What should you do before you give yourself a subcutaneous injection of Kineret?

  1. Take your Kineret pre-filled syringe out of the refrigerator.
  2. Do not shake the pre-filled syringe.
  3. Check the expiry date on the pre-filled syringe label (EXP). Do not use it if the date has passed the last day of the month shown.
  4. Check the appearance of Kineret. It must be a clear, colourless-to-white solution. There may be some translucent-to-white particles of protein in the solution. The presence of these particles does not affect the quality of the product. The solution should not be used if it is discoloured or cloudy, or if any particles other than translucent-to-white particles are present.
  5. For a more comfortable injection, leave at room temperature for approximately 30 minutes or hold the pre-filled syringe gently in your hand for a few minutes. Do not warm Kineret in any other way (for example, do not warm it in a microwave or in hot water).
  6. Do not remove the cover from the syringe until you are ready to inject.
  7. Wash your hands thoroughly.
  8. Find a comfortable, well-lit, clean surface and put all the equipment you need within reach.

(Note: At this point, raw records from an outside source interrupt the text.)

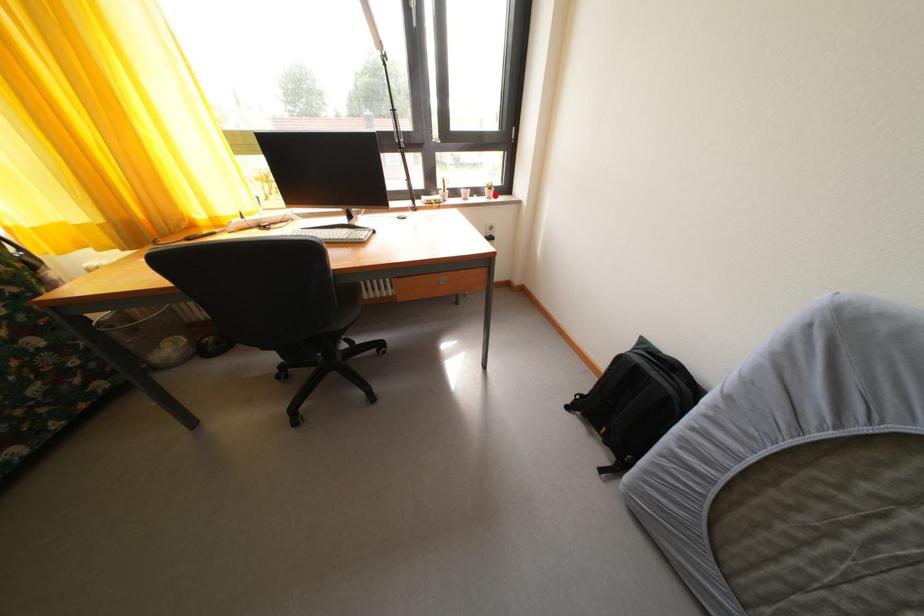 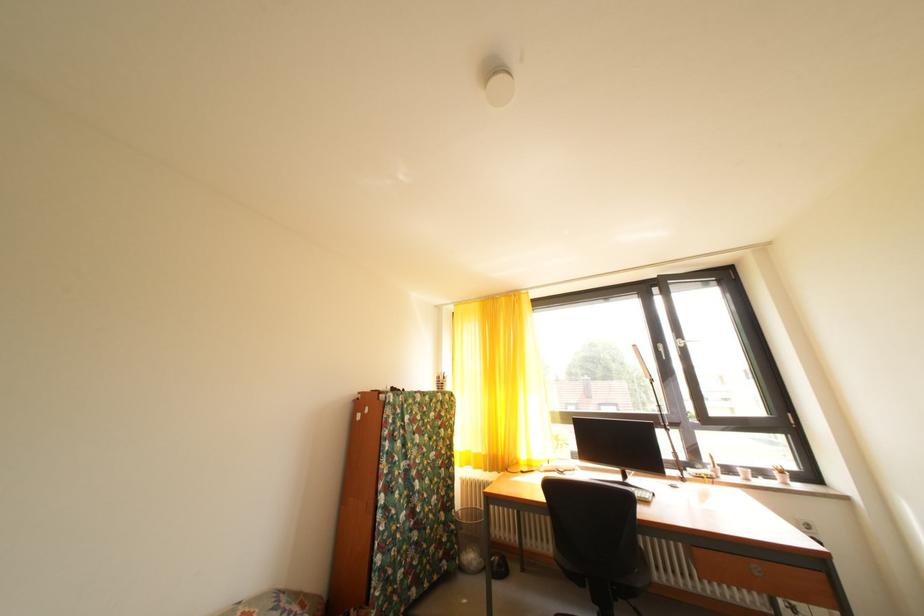 The point at the highlighted location is marked in the first image. Where is the corresponding point in the second image?

(784, 479) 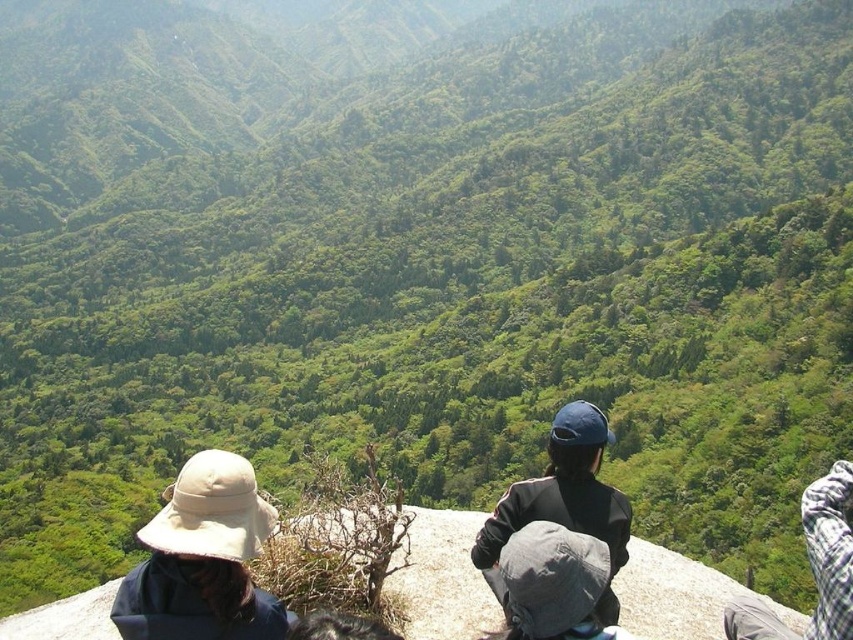 Does gray fabric hat at center appear on the right side of plaid fabric scarf at lower right?

In fact, gray fabric hat at center is to the left of plaid fabric scarf at lower right.

You are a GUI agent. You are given a task and a screenshot of the screen. Output one action in this format:
    pyautogui.click(x=<x>, y=<y>)
    Task: Click on the gray fabric hat at center
    Image resolution: width=853 pixels, height=640 pixels.
    Given the screenshot: What is the action you would take?
    pyautogui.click(x=555, y=582)

Between beige fabric hat at lower left and gray fabric hat at center, which one has less height?

With less height is gray fabric hat at center.

In order to click on beige fabric hat at lower left in this screenshot , I will do `click(202, 560)`.

At what (x,y) coordinates should I click in order to perform the action: click on beige fabric hat at lower left. Please return your answer as a coordinate pair (x, y). Looking at the image, I should click on [x=202, y=560].

Can you confirm if beige fabric hat at lower left is positioned to the left of plaid fabric scarf at lower right?

Yes, beige fabric hat at lower left is to the left of plaid fabric scarf at lower right.

Which is below, beige fabric hat at lower left or plaid fabric scarf at lower right?

plaid fabric scarf at lower right is below.

Locate an element on the screen. Image resolution: width=853 pixels, height=640 pixels. beige fabric hat at lower left is located at coordinates (202, 560).

The height and width of the screenshot is (640, 853). I want to click on beige fabric hat at lower left, so [202, 560]. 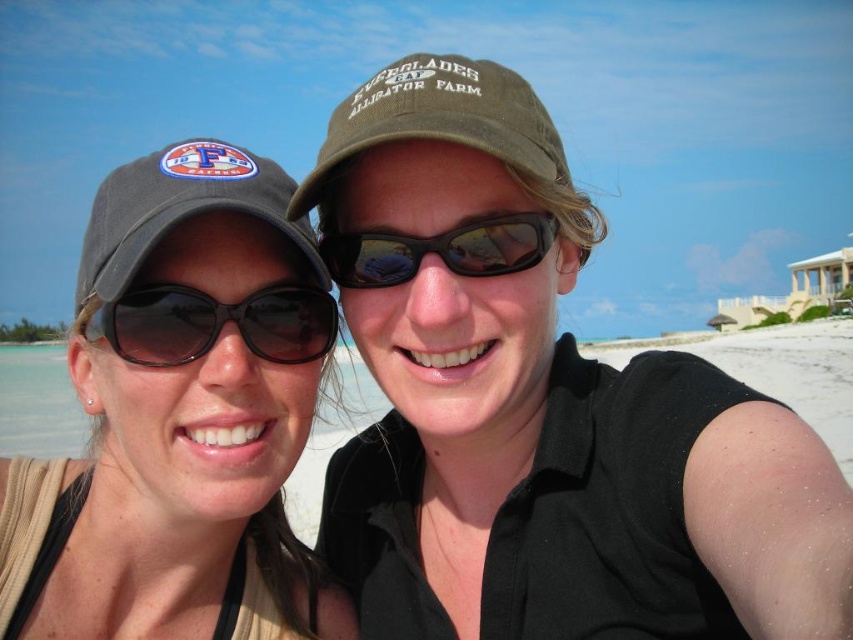 Consider the image. Which of these two, matte gray baseball cap at left or black matte sunglasses at center, stands shorter?

With less height is black matte sunglasses at center.

This screenshot has width=853, height=640. In order to click on matte gray baseball cap at left in this screenshot , I will do `click(178, 209)`.

At what (x,y) coordinates should I click in order to perform the action: click on matte gray baseball cap at left. Please return your answer as a coordinate pair (x, y). Looking at the image, I should click on (178, 209).

Find the location of a particular element. matte gray cap at upper left is located at coordinates (180, 417).

From the picture: Between matte gray cap at upper left and green fabric cap at upper center, which one has less height?

green fabric cap at upper center is shorter.

Is point (218, 360) positioned before point (376, 120)?

No, (218, 360) is further to viewer.

Locate an element on the screen. Image resolution: width=853 pixels, height=640 pixels. matte gray cap at upper left is located at coordinates (180, 417).

Locate an element on the screen. The width and height of the screenshot is (853, 640). matte green cap at upper center is located at coordinates (538, 404).

Is point (415, 216) in front of point (122, 208)?

No, (415, 216) is behind (122, 208).

Identify the location of matte green cap at upper center. This screenshot has width=853, height=640. (538, 404). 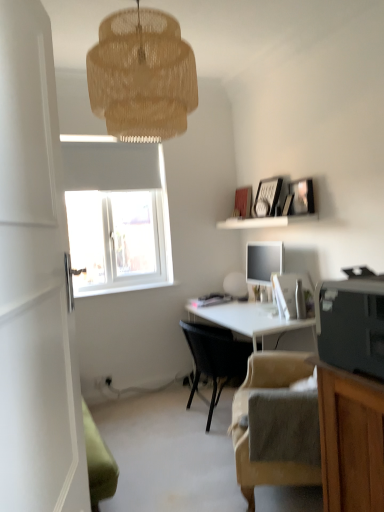 The width and height of the screenshot is (384, 512). What are the coordinates of `vacant space underneath woven beige lampshade at upper center (from a real-world perspective)` in the screenshot? It's located at (169, 494). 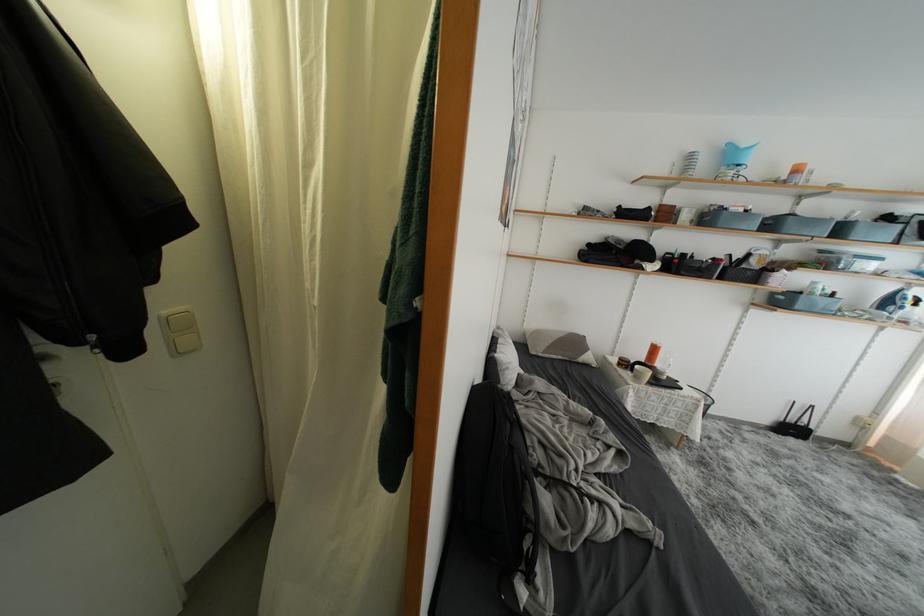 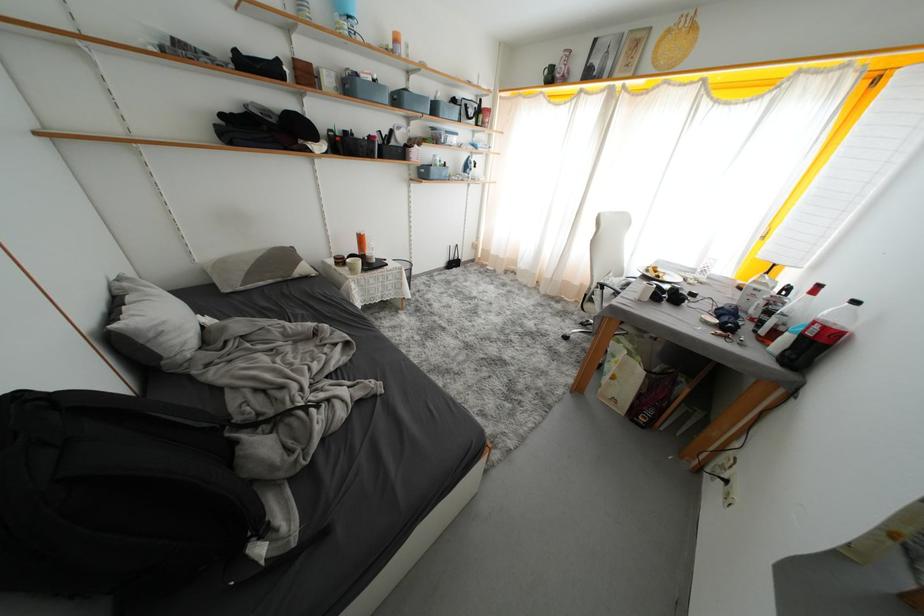 The first image is from the beginning of the video and the second image is from the end. How did the camera likely rotate when shooting the video?

The camera's rotation is toward right-down.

How do you prepare your Kineret injection?

Before you inject Kineret you must do the following:

  1. Hold the syringe barrel and gently take the cover from the needle without twisting. Pull straight as shown in pictures 1 and 2. Do not touch the needle or push the plunger.
  2. You may notice a small air bubble in the pre-filled syringe. You do not have to remove the air bubble before injecting. Injecting the solution with the air bubble is harmless.
  3. You can now use the pre-filled syringe. Where should you give your injection?

The most suitable places to inject yourself are: the top of your thighs; and the abdomen, except for the area around the navel.

Change the place that you inject each time so you don’t become sore in one area. If someone else is injecting for you, they can also use the back of your arms.

How do you give your injection?

  1. Disinfect your skin by using the alcohol wipe and pinch the skin between your thumb and forefinger, without squeezing it.
  2. Put the needle fully into the skin as shown by your nurse or doctor.
  3. Pull slightly on the plunger to check that a blood vessel has not been punctured. If you see blood in the syringe, remove the needle and re-insert it in another place.
  4. Inject the liquid slowly and evenly, always keeping your skin pinched.
  5. After injecting the liquid, remove the needle and let go of your skin.
  6. Only use each syringe for one injection. Remember

If you have any problems, please do not be afraid to ask your doctor or nurse for help and advice. Disposing of used syringes

  • Do not put the cover back on used needles.
  • Keep used syringes out of reach and sight of children
  • Never put the pre-filled syringes that you have used into your normal household rubbish bin.
  • The used pre-filled syringe should be disposed of in accordance with local requirements. Ask your pharmacist how to dispose of medicines no longer required. These measures will help to protect the environment.